The main factor in deciding between the two is the kind of budget you have to work with. To go in-depth on which online marketing technique is appropriate for you, let’s take a look at the pros and cons of each:
If you are first launching a website or even a brand new company, you want to get your new site/name out there as soon as possible. This is also beneficial if you have special promotions or events that need exposure and cannot be planned months in advance.
You are in Control—
With PPC ads, you have control over which page the “clicker” is sent to. By having control over the landing page, you are able to make sure that the visitor is seeing the most relevant information to what your ad was displaying. The ads that are displayed are written by you and you are able to test them to see which ad performs the best, which landing page is better for visitors, etc.
You have the ability to choose which keywords you want to bid higher on, how much you want to spend in a day, and even the ability to pause your campaign if you are running low on your budget. You are also able to set the placement of your ads and the location where you want your ad to be shown.
Limited Long Term Benefits—
Once the money stops, the ads stop. While you may gain some branded traffic down the road, that unbranded search traffic will completely disappear when the ads stop running.
PPC listings look like ads and are purposely placed where they are. Many people dislike ads, refuse to click on them or frankly just have no idea what they are and do not trust them.
Costs Add Up—
Even though you have the ability to control your PPC campaign budget, costs do begin to pile up and you may end up spending more money than you originally planned. Traffic to your site with PPC is completely dependent on the money you pour into it. If the keywords you are targeting are highly competitive, they may be expensive and can drain your budget quickly.
86% of search engine users report that they trust organic search results over paid search results. In fact, it’s been said that searchers simply get annoyed with the advertisements that come up during searches and do not even think about clicking on them.
Long Term Benefits—
Once all the SEO best practices are implemented – like creating quality, keyword-rich content and a strong linking profile – the results will outlast your efforts. The return on investment for SEO will continue to climb long after PPC has peaked.
Relevant, Targeted Traffic—
SEO allows for the use of long-tail keywords, which are three to five-word phrases that refine a search term to be more targeted. For example, someone who is searching for “shoes” probably is just doing some casual window shopping, but someone who is searching for “red sneakers size 9” is someone who is further along in the buying process. With long-tail keywords comes more relevant traffic.
Forces Website Improvements—
The main difference between PPC and SEO is that with PPC, you pay for the visitors, but with advanced SEO, you earn visitors by improving your site and following best practices. It may take a lot of work, but it’s a good thing in the long run because of the improvements to your site’s usability.
Ever-changing Google Algorithms—
A top complaint about SEO is that all of the work you put into your site to get your website on the first page results could be affected completely if Google releases new algorithm changes (which they do, at a rate of about 1.2 changes per day).

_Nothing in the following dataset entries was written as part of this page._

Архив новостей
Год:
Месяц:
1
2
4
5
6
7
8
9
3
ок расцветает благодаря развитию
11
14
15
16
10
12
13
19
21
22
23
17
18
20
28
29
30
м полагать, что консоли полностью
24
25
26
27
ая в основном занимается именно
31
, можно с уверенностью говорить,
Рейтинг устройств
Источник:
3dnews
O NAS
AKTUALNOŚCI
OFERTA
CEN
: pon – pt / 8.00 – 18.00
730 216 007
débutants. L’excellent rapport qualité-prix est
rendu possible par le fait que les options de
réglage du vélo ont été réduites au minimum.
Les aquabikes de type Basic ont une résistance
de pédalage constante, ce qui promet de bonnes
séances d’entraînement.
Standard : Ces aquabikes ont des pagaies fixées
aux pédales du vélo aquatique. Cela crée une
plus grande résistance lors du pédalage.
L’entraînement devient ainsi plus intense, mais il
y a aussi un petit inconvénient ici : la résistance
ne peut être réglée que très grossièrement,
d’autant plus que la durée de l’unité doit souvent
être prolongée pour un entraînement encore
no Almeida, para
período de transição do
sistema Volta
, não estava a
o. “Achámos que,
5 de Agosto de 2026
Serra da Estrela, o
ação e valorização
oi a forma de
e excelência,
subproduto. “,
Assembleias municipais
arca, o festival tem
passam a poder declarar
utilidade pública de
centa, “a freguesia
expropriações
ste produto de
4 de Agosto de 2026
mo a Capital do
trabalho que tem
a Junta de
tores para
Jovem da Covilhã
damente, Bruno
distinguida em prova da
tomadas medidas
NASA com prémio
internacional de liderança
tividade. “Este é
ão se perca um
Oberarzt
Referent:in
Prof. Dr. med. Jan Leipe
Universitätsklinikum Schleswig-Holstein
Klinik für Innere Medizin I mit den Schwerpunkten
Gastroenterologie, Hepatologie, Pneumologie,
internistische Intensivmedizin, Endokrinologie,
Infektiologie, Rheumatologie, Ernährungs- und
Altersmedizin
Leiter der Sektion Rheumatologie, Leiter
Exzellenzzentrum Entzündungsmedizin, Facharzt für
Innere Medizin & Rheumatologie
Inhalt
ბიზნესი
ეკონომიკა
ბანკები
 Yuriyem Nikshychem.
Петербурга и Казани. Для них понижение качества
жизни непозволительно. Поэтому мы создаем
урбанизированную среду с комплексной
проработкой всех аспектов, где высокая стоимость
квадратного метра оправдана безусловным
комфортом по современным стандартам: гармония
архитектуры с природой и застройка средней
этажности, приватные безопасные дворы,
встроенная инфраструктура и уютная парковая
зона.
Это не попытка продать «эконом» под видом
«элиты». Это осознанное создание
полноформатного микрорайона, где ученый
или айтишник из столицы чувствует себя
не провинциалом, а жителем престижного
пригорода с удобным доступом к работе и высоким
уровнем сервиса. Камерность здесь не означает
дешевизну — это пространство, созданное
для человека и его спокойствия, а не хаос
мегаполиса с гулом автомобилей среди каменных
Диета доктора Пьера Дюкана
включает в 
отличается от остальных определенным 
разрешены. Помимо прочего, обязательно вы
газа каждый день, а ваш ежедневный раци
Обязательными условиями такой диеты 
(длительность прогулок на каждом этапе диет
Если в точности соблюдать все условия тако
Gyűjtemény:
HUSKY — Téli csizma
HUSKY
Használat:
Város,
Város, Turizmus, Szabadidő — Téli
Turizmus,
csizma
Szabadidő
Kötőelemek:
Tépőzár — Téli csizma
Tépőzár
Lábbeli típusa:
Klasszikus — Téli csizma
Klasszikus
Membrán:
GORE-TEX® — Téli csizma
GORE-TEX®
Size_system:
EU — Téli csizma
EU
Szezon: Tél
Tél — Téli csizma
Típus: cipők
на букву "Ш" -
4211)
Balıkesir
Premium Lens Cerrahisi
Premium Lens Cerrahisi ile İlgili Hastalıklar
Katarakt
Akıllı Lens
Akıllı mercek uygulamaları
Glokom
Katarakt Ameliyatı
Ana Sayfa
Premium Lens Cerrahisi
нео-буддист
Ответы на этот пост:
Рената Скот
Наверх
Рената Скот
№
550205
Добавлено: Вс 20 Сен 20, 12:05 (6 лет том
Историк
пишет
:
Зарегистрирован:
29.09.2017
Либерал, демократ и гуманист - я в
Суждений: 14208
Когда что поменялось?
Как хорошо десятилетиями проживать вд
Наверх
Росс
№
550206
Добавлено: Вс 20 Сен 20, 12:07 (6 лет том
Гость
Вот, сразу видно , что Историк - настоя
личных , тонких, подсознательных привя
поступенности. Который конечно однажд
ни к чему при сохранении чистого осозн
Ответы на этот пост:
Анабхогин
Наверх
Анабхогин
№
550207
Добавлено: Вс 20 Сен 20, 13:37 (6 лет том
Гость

Required On-Going Maintenance—
Keyword research, content updates, link building and more are all factors of SEO that need to be regularly monitored and updated in order for your site to maintain rankings or to increase them.
Compared to the instantaneous results of PPC, the time lag with SEO can be a downfall. It can take anywhere from one to three months to see an increase in rankings or traffic. This also depends on how much optimization is needed for your site to even be ready to launch.
So should you start running that marathon or lace up the sneakers and begin the sprint? That question is up to you to decide. Both types of search engine marketing need to be considered, then from there, you can determine whether SEO, PPC, or even both options are the best fit for your needs, goals, and budget.
What are your thoughts? Which did you choose, or do you use both methods for your website? Feel free to post your preference, success stories, and more!